What I want to accomplish is to validate the entry for name, email and phone. If they look OK, I allow advancing to the next entry field by using enter/return or the default tab. The user may as well use the mouse.
If I have a pair user/email or user/phone, I try to bring from a database whatever other elements are available, among them past orders in ddord. This is shown only if it has something; when is created is hidden. addO is irrelevant here.
The trick used is to move the focus to ddord and let onBlur do the real work (including moving the focus to the real destination).
Now, the problem: I put something in the first field (name), press enter, and nothing happens.
If I add an alert(charCode); in phnA() before the if, all works well.
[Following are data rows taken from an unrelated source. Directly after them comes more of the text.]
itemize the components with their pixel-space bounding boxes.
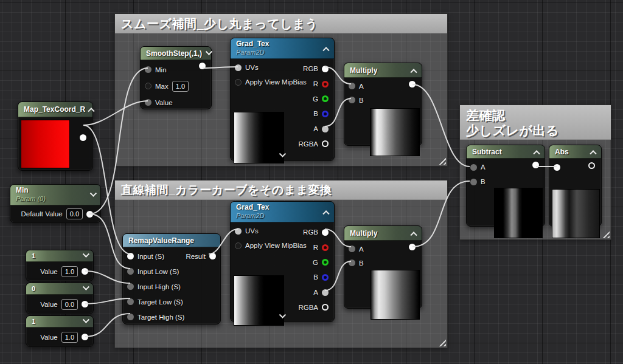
input-pin-a[interactable] [349,83,355,89]
collapse-chevron-up-icon[interactable] [410,232,417,238]
node-constant-one-b-header[interactable]: 1 [26,316,93,328]
output-pin-result[interactable] [409,244,416,250]
input-pin-mipbias[interactable] [235,242,242,249]
comment-linear-resize-handle-icon[interactable] [437,337,446,346]
node-gradtex-top[interactable]: Grad_Tex Param2D UVs Apply View MipBias … [230,38,335,161]
node-constant-zero-header[interactable]: 0 [26,283,93,295]
comment-diff-resize-handle-icon[interactable] [600,229,610,238]
output-pin-b[interactable] [322,111,329,117]
node-abs[interactable]: Abs [549,145,602,227]
output-pin-r[interactable] [322,244,329,251]
max-value-input[interactable]: 1.0 [172,81,189,92]
node-smoothstep[interactable]: SmoothStep(,1,) Min Max 1.0 Value [140,46,212,109]
input-pin-uvs[interactable] [235,228,242,235]
output-pin-result[interactable] [588,162,595,169]
input-pin-b[interactable] [470,179,477,185]
input-label-target-high: Target High (S) [137,314,184,321]
value-input[interactable]: 0.0 [61,299,78,310]
node-multiply-bottom[interactable]: Multiply A B [344,225,422,309]
input-pin-b[interactable] [349,97,355,103]
input-pin-target-high[interactable] [127,314,134,320]
collapse-chevron-up-icon[interactable] [322,47,329,53]
collapse-chevron-up-icon[interactable] [88,108,94,114]
value-input[interactable]: 1.0 [61,332,78,343]
input-pin-input-high[interactable] [127,283,134,290]
node-title: 0 [32,285,35,292]
comment-smooth-resize-handle-icon[interactable] [437,156,446,165]
node-map-texcoord-r[interactable]: Map_TexCoord_R [18,101,93,171]
node-gradtex-top-header[interactable]: Grad_Tex Param2D [231,38,334,59]
node-subtract-header[interactable]: Subtract [467,145,545,159]
output-pin-rgb[interactable] [322,229,329,236]
output-pin-result[interactable] [532,162,539,168]
input-pin-min[interactable] [145,66,151,73]
node-remapvaluerange-header[interactable]: RemapValueRange [123,234,220,247]
input-pin-input-low[interactable] [127,268,134,275]
output-pin-rgba[interactable] [322,140,329,147]
input-pin-target-low[interactable] [127,298,134,305]
collapse-chevron-down-icon[interactable] [83,284,89,290]
input-label-uvs: UVs [245,227,259,235]
comment-diff-title[interactable]: 差確認 少しズレが出る [460,105,611,140]
node-title: Grad_Tex [236,204,269,212]
input-pin-a[interactable] [470,164,477,171]
output-pin-texcoord[interactable] [80,134,86,141]
node-gradtex-bottom[interactable]: Grad_Tex Param2D UVs Apply View MipBias … [230,201,335,322]
input-pin-uvs[interactable] [235,64,242,71]
output-pin-g[interactable] [322,95,329,102]
input-pin-b[interactable] [349,259,355,266]
collapse-chevron-down-icon[interactable] [90,190,97,196]
output-pin-r[interactable] [322,81,329,88]
value-input[interactable]: 1.0 [61,266,78,277]
collapse-chevron-down-icon[interactable] [206,48,212,55]
input-label-value: Value [155,99,173,106]
node-multiply-top[interactable]: Multiply A B [344,63,422,146]
node-map-texcoord-r-header[interactable]: Map_TexCoord_R [18,102,92,117]
output-label-a: A [313,125,318,132]
input-pin-mipbias[interactable] [235,79,242,86]
collapse-chevron-up-icon[interactable] [322,210,329,217]
node-abs-header[interactable]: Abs [549,145,601,159]
node-constant-zero[interactable]: 0 Value 0.0 [26,283,94,314]
default-value-input[interactable]: 0.0 [66,208,83,219]
material-graph-canvas[interactable]: スムーズ補間_少し丸まってしまう 直線補間_カラーカーブをそのまま変換 差確認 … [0,0,623,364]
node-constant-one-b[interactable]: 1 Value 1.0 [26,315,94,347]
input-pin[interactable] [554,164,560,171]
output-pin[interactable] [82,268,88,275]
output-pin-a[interactable] [322,126,329,132]
collapse-chevron-up-icon[interactable] [590,150,596,157]
output-pin[interactable] [82,334,88,340]
node-remapvaluerange[interactable]: RemapValueRange Input (S) Result Input L… [122,233,221,325]
node-constant-one-a[interactable]: 1 Value 1.0 [26,250,94,281]
output-pin-a[interactable] [322,289,329,296]
collapse-chevron-down-icon[interactable] [83,251,89,258]
output-pin-min[interactable] [86,211,93,218]
collapse-chevron-up-icon[interactable] [410,69,417,75]
comment-smooth-title[interactable]: スムーズ補間_少し丸まってしまう [115,14,447,33]
output-pin[interactable] [82,301,88,307]
comment-linear-title[interactable]: 直線補間_カラーカーブをそのまま変換 [115,180,447,200]
node-multiply-bottom-header[interactable]: Multiply [344,226,422,241]
input-pin-value[interactable] [145,99,151,106]
output-pin-rgb[interactable] [322,66,329,72]
node-min-param-header[interactable]: Min Param (0) [10,185,100,205]
output-pin-result[interactable] [199,63,206,69]
node-multiply-top-header[interactable]: Multiply [344,63,422,78]
node-title: Subtract [472,148,502,156]
node-min-param[interactable]: Min Param (0) Default Value 0.0 [10,184,101,223]
collapse-chevron-down-icon[interactable] [83,317,89,323]
output-pin-result[interactable] [209,253,216,259]
node-title: Abs [555,148,569,156]
node-smoothstep-header[interactable]: SmoothStep(,1,) [141,47,211,60]
input-pin-max[interactable] [145,83,151,89]
output-pin-result[interactable] [409,81,416,88]
collapse-chevron-up-icon[interactable] [533,150,540,157]
node-constant-one-a-header[interactable]: 1 [26,250,93,262]
output-pin-g[interactable] [322,259,329,266]
output-pin-rgba[interactable] [322,304,329,311]
output-pin-b[interactable] [322,274,329,281]
input-pin-input[interactable] [127,253,134,259]
node-subtract[interactable]: Subtract A B [466,145,545,227]
node-gradtex-bottom-header[interactable]: Grad_Tex Param2D [231,202,334,222]
input-pin-a[interactable] [349,246,355,252]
Why is this happening and how to solve my problem?
i took a quick second to try and understand how this works. one of the problems i ran into is ambiguity. i can't easily determine what "cst" is supposed to represent (for one example). is it what you expect to be the "email" field? is it some phone field?
i don't want to have to reverse engineer someone's work to troubleshoot it when they're able to directly disambiguate the relationships in the code.
onLoad the focus moves automatically on cst, which is customer's name. This is not shown here.
After typing the name, the user should advance to the next field, by pressing enter, return, tab, or with the mouse. tab's role is built in, so there is no special treatment, the other two keys are recognized by phnA().
With tab the next field is eml (email address), with mouse click depends on user's will. With enter and return the next field is artificially set on ddord, which is hidden at this point.
Checking that the field is not left empty is done onBlur by cstC(). Also, here is where the definitive decision regarding the new focus is taken.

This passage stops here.